EDIT: As an aside a sailing boat in tidal waters still needs you do your own thinking and make allowances for tide in setting a cross tide course to a waypoint. If you leave that up to a simple autopilot it will just keep pointing the boat at the waypoint and end up fighting the tide instead of using it.
 
Last edited:
Thanks for the comments. I'm looking to get a B&G Vulcan 7 plotter which has a Sailsteer function for calculating the best tack to get to the next waypoint using tide,heading and wind data - hence the question. The side issue is that the deck compass is broken so the plan was to replace it with a heading device and use a hand-held if the lights went off.. There is a cheaper option (http://www.bandg.com/en-GB/Products/ZG100-GPS/) which is not a great deal more that a replacement deck compass.

Cheers, Steve.
 
Check out the Lowrance Point-1... I use it with a couple of B&G Zeus displays.. and it is good enough for chart/radar overlay. Marpa even works quite well with it.. although the spec does say it's not approved for Marpa.

I see it' looks the same as the ZG100... Might be easier/cheaper to find. Lowrance Point-1 or B&G ZG100
 
An ordinary magnetic compass that works even if all the electrics fail is something every boat should have. The second device you have linked to is a GPS with NMEA 2000 connection, but if you are buying a Vulcan 7 plotter that has its own internal GPS antenna, you don't need an external one if the plotter is going to be cockpit mounted. Save the cost for something you really need.

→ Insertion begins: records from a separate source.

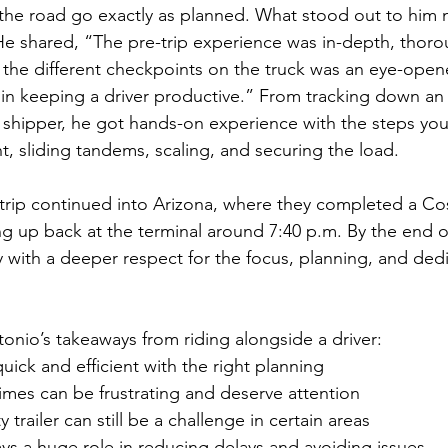
the road go exactly as planned. What stood out to him 
 He shared, “The pre-trip experience was in-depth, thoro
l the different checkpoints on the truck was an eye-open
 in keeping a driver productive.” From tracking down an 
 shipper, he got hands-on experience with the steps you 
, sliding tandems, scaling, and securing the load.
e trip continued into Arizona, where they completed a C
 up back at the terminal around 7:40 p.m. By the end of
with a deeper respect for the focus, planning, and dedic
tonio’s takeaways from riding alongside a driver:
uick and efficient with the right planning
 times can be frustrating and deserve attention
trailer can still be a challenge in certain areas
ays a huge role in reducing delays and avoiding issues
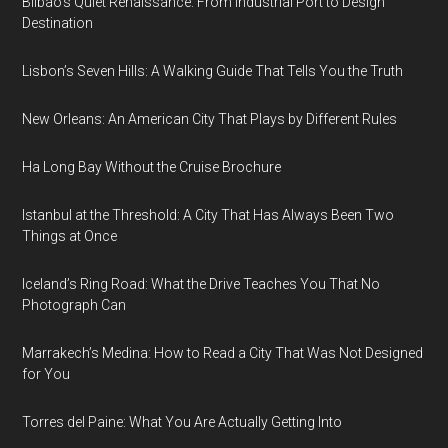
Bilbao’s Quiet Renaissance: From Industrial Port to Design
Destination
Lisbon’s Seven Hills: A Walking Guide That Tells You the Truth
New Orleans: An American City That Plays by Different Rules
Ha Long Bay Without the Cruise Brochure
Istanbul at the Threshold: A City That Has Always Been Two
Things at Once
Iceland’s Ring Road: What the Drive Teaches You That No
Photograph Can
Marrakech’s Medina: How to Read a City That Was Not Designed
for You
Torres del Paine: What You Are Actually Getting Into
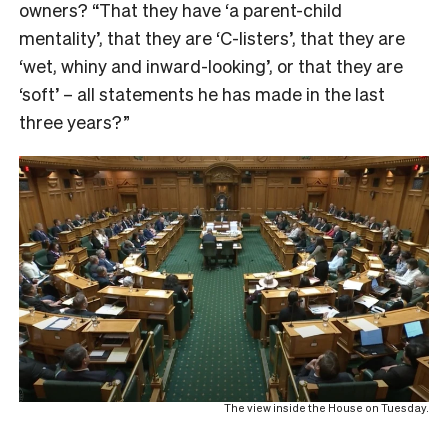
owners? “That they have ‘a parent-child
mentality’, that they are ‘C-listers’, that they are
‘wet, whiny and inward-looking’, or that they are
‘soft’ – all statements he has made in the last
three years?”
The view inside the House on Tuesday.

If you really want an NMEA2000 antenna, look on e-bay. If you are quick this one can be had for £50! http://www.ebay.co.uk/itm/GARMIN-GP...774230?hash=item25bdb87c56:g:eu4AAOSwubRXH1JP

EDIT: That one has no mount, but you can fit it quite easily under the deck somewhere that has no metal fittings above it.
 
Last edited:
You have every right to be irritated if I answer a different question telling you something you already know since I have no experience of the Precision-9 but just in case...

Consider what else you need in your set-up. You'd want a fancy gyro compass for two reasons: MARPA and autopilot. If you don't need either you don't need something that expensive with a fast heading output. As Martin_J said, the B&G ZG100 is also sold with simrad and lowrance stickers slightly cheaper:
http://www.panbo.com/archives/2013/02/navico_new_gpsheading_sensor_vhfgps_handheld.html

These give you GPS as well as magnetic heading, but NOT fast enough to be "approved" for MARPA.

If you don't have an autopilot, or have an old rubbish autopilot you might want to upgrade, think about whether you want one before splashing out on a separate fast heading gyro compass. The right autopilot system for you might come bundled with a heading sensor which will also work for MARPA.